2MASS J21265040−8140293

Discovery
- Discovered by: K. L. Cruz, J. D. Kirkpatrick, A. J. Burgasser
- Discovery date: 2009
- Detection method: Direct imaging

Orbital characteristics
- Semi-major axis: 6,900 AU (1.03×10^{12} km)
- Orbital period (sidereal): 328,725,000 days (~900,000 years)
- Star: TYC 9486-927-1

Physical characteristics
- Mean radius: 1.39±0.19 R_{J}
- Mass: 13.3±1.7 M_{J}
- Surface gravity: 4.4±0.42 cgs
- Temperature: 1663±135 K
- Spectral type: L3.0
- Apparent magnitude: 20.72 (G-band)

= 2MASS J2126−8140 =

Exoplanet orbiting the red dwarf TYC 9486-927-1

2MASS J21265040−8140293, also known as 2MASS J2126−8140, is an exoplanet orbiting the red dwarf TYC 9486-927-1, 111.4 light-years away from Earth.
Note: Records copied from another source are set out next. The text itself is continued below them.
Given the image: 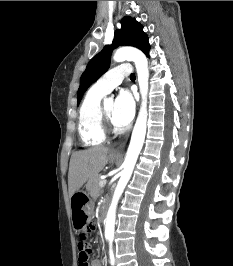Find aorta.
<instances>
[{
    "mask_svg": "<svg viewBox=\"0 0 233 266\" xmlns=\"http://www.w3.org/2000/svg\"><path fill=\"white\" fill-rule=\"evenodd\" d=\"M113 60L115 62H123L128 60V61H133L135 63L142 102L132 132L126 157L123 163V170L121 172V177L117 183L107 213L106 224H105V237L107 239H112L114 236L117 204L132 175L138 155L142 149L145 140L146 124L148 116L147 94H148L149 71H148V60L145 54L136 48L125 47L118 49L114 53Z\"/></svg>",
    "mask_w": 233,
    "mask_h": 266,
    "instance_id": "1",
    "label": "aorta"
}]
</instances>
Its estimated mass, age (10-45 million years), spectral type (L3), and T_{eff} (1800 K) are similar to the well-studied planet β Pictoris b. With an estimated distance of around 1 trillion kilometers from the host star, it is located in one of the largest planetary systems ever discovered.